The Kpone Independent Power Plant (KIPP), located on the coast 25 km from the capital of Ghana, is an oil-gas power plant that supplies approximately one million households with electricity.
In order to facilitate cooling, two water cooling lines needed to be installed to transport sea water from the Atlantic Ocean to the plant.
This type of project required machinery equipped to cope with tunnelling into seawater, so Bothar Boring Australia subsidiary Coleman Microtunnelling ordered a specially designed Herrenknecht AVND2000AB microtunnelling machine with a salvage module.
To construct sea water intake and outfall tunnels, the machine travels from the coastline to the open sea where it’s recovered from underwater.
The addition of the salvage module prevents the machine and the tunnel from flooding.
Crews launched the MTBM from two shafts on the coast to complete four pipe jacking drives.
The first two drives – one at 545 m and the other 520 m – created tunnels from the shaft, running under the mainland, to the power plant.
Connecting to the first drives, the second drive excavated the challenging 1,085 m tunnel from the coast, under the sea floor, to the seabed target for water intake.

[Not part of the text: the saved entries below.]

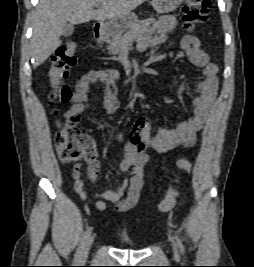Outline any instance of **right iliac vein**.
Instances as JSON below:
<instances>
[{
  "instance_id": "1",
  "label": "right iliac vein",
  "mask_w": 254,
  "mask_h": 267,
  "mask_svg": "<svg viewBox=\"0 0 254 267\" xmlns=\"http://www.w3.org/2000/svg\"><path fill=\"white\" fill-rule=\"evenodd\" d=\"M94 241V237L93 236H89L87 238V240L85 241V244L83 246V249H82V252H81V256H80V261L81 262H85L87 257H88V254H89V250H90V247L92 245Z\"/></svg>"
}]
</instances>
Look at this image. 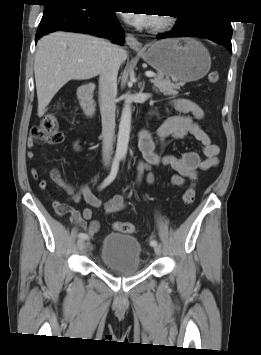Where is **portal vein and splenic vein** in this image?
I'll use <instances>...</instances> for the list:
<instances>
[{"instance_id": "1", "label": "portal vein and splenic vein", "mask_w": 261, "mask_h": 355, "mask_svg": "<svg viewBox=\"0 0 261 355\" xmlns=\"http://www.w3.org/2000/svg\"><path fill=\"white\" fill-rule=\"evenodd\" d=\"M145 75H146L147 77H153L155 74H154L153 72H151V71H147V72L145 73Z\"/></svg>"}]
</instances>
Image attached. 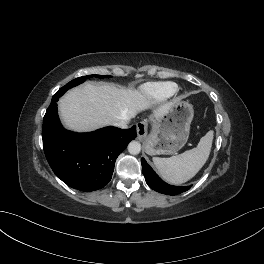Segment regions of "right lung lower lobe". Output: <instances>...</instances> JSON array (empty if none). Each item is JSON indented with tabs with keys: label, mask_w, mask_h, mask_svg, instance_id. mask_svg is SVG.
I'll return each instance as SVG.
<instances>
[{
	"label": "right lung lower lobe",
	"mask_w": 264,
	"mask_h": 264,
	"mask_svg": "<svg viewBox=\"0 0 264 264\" xmlns=\"http://www.w3.org/2000/svg\"><path fill=\"white\" fill-rule=\"evenodd\" d=\"M54 97L43 121V146L54 173L70 187L84 191L102 189L112 178L118 155L136 137V126H108L90 133L65 130Z\"/></svg>",
	"instance_id": "right-lung-lower-lobe-1"
}]
</instances>
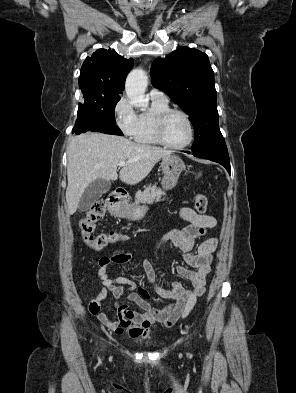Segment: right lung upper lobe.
<instances>
[{"mask_svg": "<svg viewBox=\"0 0 296 393\" xmlns=\"http://www.w3.org/2000/svg\"><path fill=\"white\" fill-rule=\"evenodd\" d=\"M133 64L113 50L98 49L82 65L79 88L84 97L119 96Z\"/></svg>", "mask_w": 296, "mask_h": 393, "instance_id": "right-lung-upper-lobe-1", "label": "right lung upper lobe"}]
</instances>
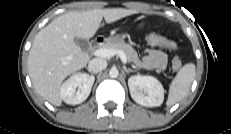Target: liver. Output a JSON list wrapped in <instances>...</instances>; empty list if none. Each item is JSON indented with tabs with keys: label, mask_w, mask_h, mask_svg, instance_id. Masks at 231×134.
I'll return each instance as SVG.
<instances>
[{
	"label": "liver",
	"mask_w": 231,
	"mask_h": 134,
	"mask_svg": "<svg viewBox=\"0 0 231 134\" xmlns=\"http://www.w3.org/2000/svg\"><path fill=\"white\" fill-rule=\"evenodd\" d=\"M137 13L124 8L67 12L35 36L28 56V71L36 92L55 106L62 104L60 87L70 74L87 65L90 58L75 43V38L90 39L106 23Z\"/></svg>",
	"instance_id": "1"
}]
</instances>
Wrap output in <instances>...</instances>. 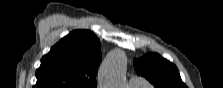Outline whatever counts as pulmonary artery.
I'll use <instances>...</instances> for the list:
<instances>
[{
  "mask_svg": "<svg viewBox=\"0 0 223 88\" xmlns=\"http://www.w3.org/2000/svg\"><path fill=\"white\" fill-rule=\"evenodd\" d=\"M129 84L133 88H139V87H145V86H147V82L143 78L137 77V76L132 77L129 80Z\"/></svg>",
  "mask_w": 223,
  "mask_h": 88,
  "instance_id": "obj_1",
  "label": "pulmonary artery"
}]
</instances>
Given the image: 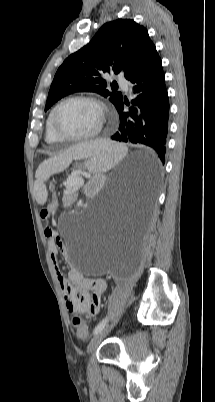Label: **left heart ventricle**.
<instances>
[{"label":"left heart ventricle","mask_w":215,"mask_h":402,"mask_svg":"<svg viewBox=\"0 0 215 402\" xmlns=\"http://www.w3.org/2000/svg\"><path fill=\"white\" fill-rule=\"evenodd\" d=\"M57 122L69 135H84L97 129L101 112L97 105L87 101H71L61 107Z\"/></svg>","instance_id":"b2bd125f"}]
</instances>
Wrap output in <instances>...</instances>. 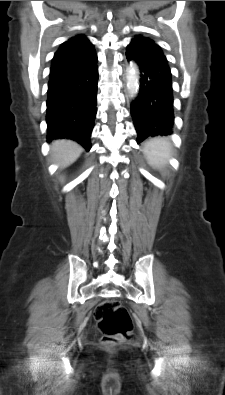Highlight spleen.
Returning <instances> with one entry per match:
<instances>
[{"mask_svg": "<svg viewBox=\"0 0 225 395\" xmlns=\"http://www.w3.org/2000/svg\"><path fill=\"white\" fill-rule=\"evenodd\" d=\"M148 163L154 168H162L172 154V144L167 138H153L146 142L143 150Z\"/></svg>", "mask_w": 225, "mask_h": 395, "instance_id": "spleen-1", "label": "spleen"}]
</instances>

After crews retrieved the MTBM at a depth of 17 m, it was used to create a parallel 380 m water outfall tunnel transporting the cooling water back to the Atlantic.
Coleman Microtunnelling Project Manager Brent Jones was impressed with the Herrenknecht support in Schwanau and the Herrenknecht service team responsible for the region.

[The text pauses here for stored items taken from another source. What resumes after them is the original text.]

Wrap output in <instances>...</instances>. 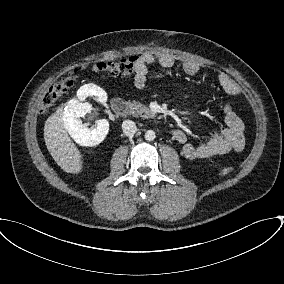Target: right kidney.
I'll list each match as a JSON object with an SVG mask.
<instances>
[{"mask_svg":"<svg viewBox=\"0 0 284 284\" xmlns=\"http://www.w3.org/2000/svg\"><path fill=\"white\" fill-rule=\"evenodd\" d=\"M88 96H95L98 102L107 100L106 92L95 84H85L77 91V100L69 102L64 112V125L71 137L81 146H96L100 144L109 131V122L106 119L96 121L94 128H88L81 120L90 108L88 103H82Z\"/></svg>","mask_w":284,"mask_h":284,"instance_id":"ca27d5eb","label":"right kidney"}]
</instances>
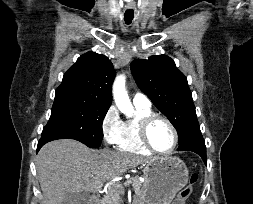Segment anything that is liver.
<instances>
[{
  "instance_id": "liver-1",
  "label": "liver",
  "mask_w": 253,
  "mask_h": 204,
  "mask_svg": "<svg viewBox=\"0 0 253 204\" xmlns=\"http://www.w3.org/2000/svg\"><path fill=\"white\" fill-rule=\"evenodd\" d=\"M148 161L126 152L91 149L71 139L49 142L36 160L42 204H62L68 194L96 193L106 181Z\"/></svg>"
}]
</instances>
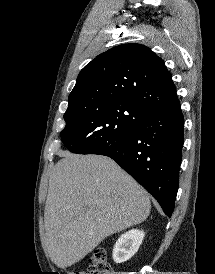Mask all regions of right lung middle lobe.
<instances>
[{"label":"right lung middle lobe","mask_w":215,"mask_h":274,"mask_svg":"<svg viewBox=\"0 0 215 274\" xmlns=\"http://www.w3.org/2000/svg\"><path fill=\"white\" fill-rule=\"evenodd\" d=\"M149 113L135 104L118 100L69 103L61 139L71 152L90 154L130 134Z\"/></svg>","instance_id":"obj_1"}]
</instances>
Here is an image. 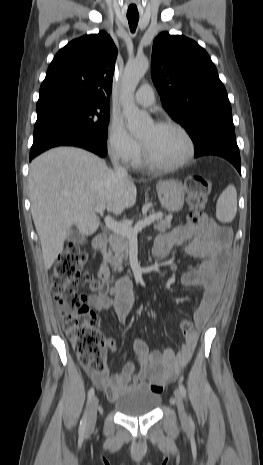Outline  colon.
<instances>
[{
    "label": "colon",
    "mask_w": 263,
    "mask_h": 465,
    "mask_svg": "<svg viewBox=\"0 0 263 465\" xmlns=\"http://www.w3.org/2000/svg\"><path fill=\"white\" fill-rule=\"evenodd\" d=\"M211 189V181L202 175H191L186 179V199L191 209L189 223L201 228H216L203 212ZM86 260L78 243L70 242L53 267L51 287L56 300L64 306L62 325L79 363L87 371L98 373L105 369L107 342L96 326L95 312L82 297L73 294L72 289L84 283L101 294L107 293L108 289L87 274L82 277ZM179 327L184 334L193 331V323L188 319L182 320Z\"/></svg>",
    "instance_id": "5ec220e1"
}]
</instances>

“We could not have done it without this extraordinary support. All through Christmas, the supply of spare and wear parts went smoothly,” he said.
Herrenknecht Business Unit Utility Tunnelling Area Sales Executive Middle East Swen Weiner said that this performance is a good indicator for the future.
“The good project performance for the long sea-outfall drive in Kpone will be a benchmark for the future in the region,” said Mr Weiner.